We believe a notary public helped a man and wife steal his disabled sisters inheritance

Kim / Indiana

06 May 2019

I have been asked to notarize a signature/signing of a document because the person was told it needed to be done, however there was no place for a notary. Is this acceptable or should it have a separate document attached? If you notarize it do you sign and date under your seal?

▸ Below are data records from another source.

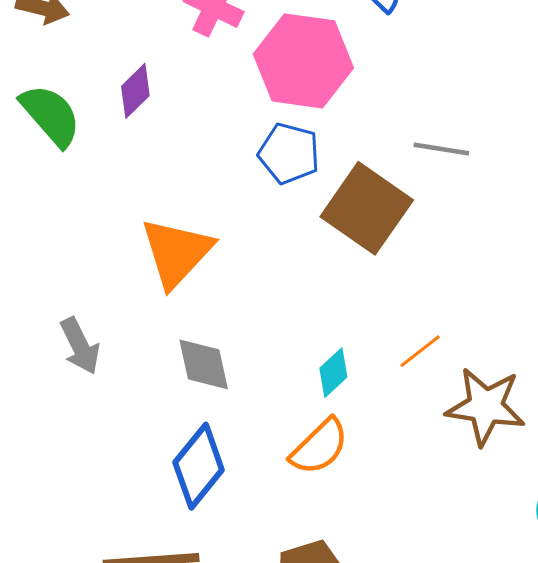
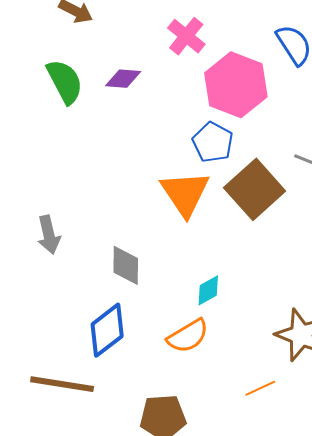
purple diamond: (135, 91) -> (123, 79), turned 36
orange triangle: (177, 253) -> (185, 193), moved, turned -30
orange line: (420, 351) -> (260, 388), moved

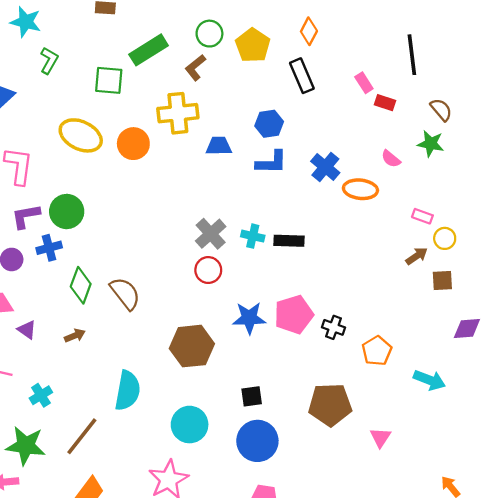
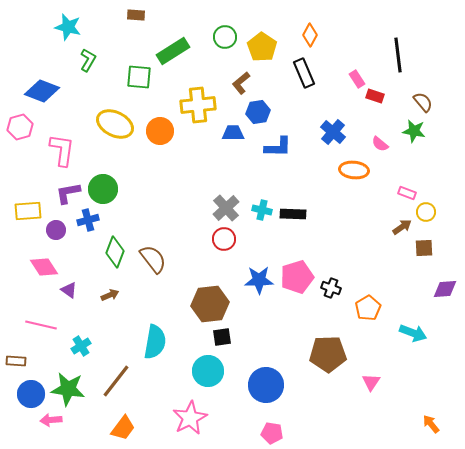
brown L-shape: (195, 68) -> (241, 83), moved
blue hexagon: (269, 124) -> (258, 112), moved
blue cross: (325, 167) -> (333, 132), moved
black square: (252, 396) -> (222, 337), moved

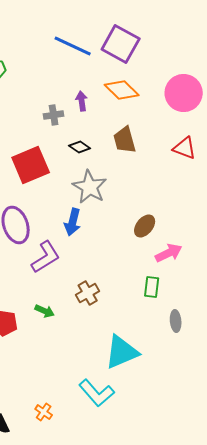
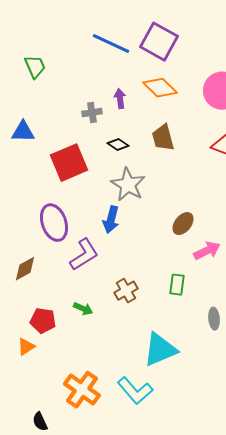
green rectangle: (152, 287) -> (177, 285), moved
orange cross: (44, 412) -> (82, 390), moved, size x2.0

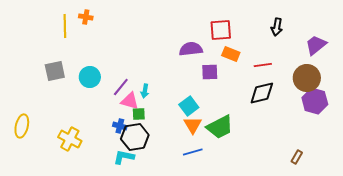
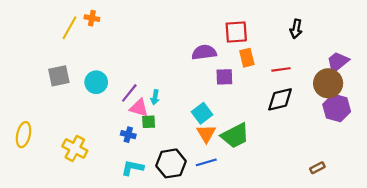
yellow line: (65, 26) -> (69, 28), turned 30
purple trapezoid: (316, 45) -> (338, 62), moved
orange rectangle: (231, 54) -> (247, 58), turned 54
black hexagon: (135, 137) -> (171, 163), moved
brown rectangle: (297, 157) -> (317, 168), turned 32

National Notary Association

07 May 2019

Hello. The signer would have to choose what type of notarization they want, such as an acknowledgment or jurat. Once the signer selects the type of notarization, you may then complete and attach the appropriate Notary certificate wording to the document, and then affix your seal to the certificate.

Nichelle Russien

06 May 2019

My first year as a notary a client came to me saying that she wanted to divorce her husband. So I asked do you have a document stating so because I cannot help you I am just a notary not a lawyer. So she said here is my document she took out a piece of paper wrote simply. My name is ###### I want to divorce ####. She signed and dated it and I notarized her signature and told her to go to a lawyer for more help.

MARY

07 May 2019

can a notary prepare and execute a "rent to own" document and keep records for the seller on the payments in Texas

National Notary Association

07 May 2019

Hello. Notaries may not prepare a document or give advice on how to fill out, draft or complete a document. Please see here for more information: https://www.nationalnotary.org/notary-bulletin/blog/2015/07/notary-basics-avoiding-unauthorized-practice-of-law

BJW

08 May 2019

Are these questions from actual commissioned notaries? If so, that's scary.

Bre

11 May 2019

BJW: In a lot of states there's no Notary training required to become a Notary. Though they should seek training, they shouldn't be knocked for asking these questions.

Virginia Mason-Greene

12 May 2019

These comments are "really scary" are these actual notaries who have passed the required exams?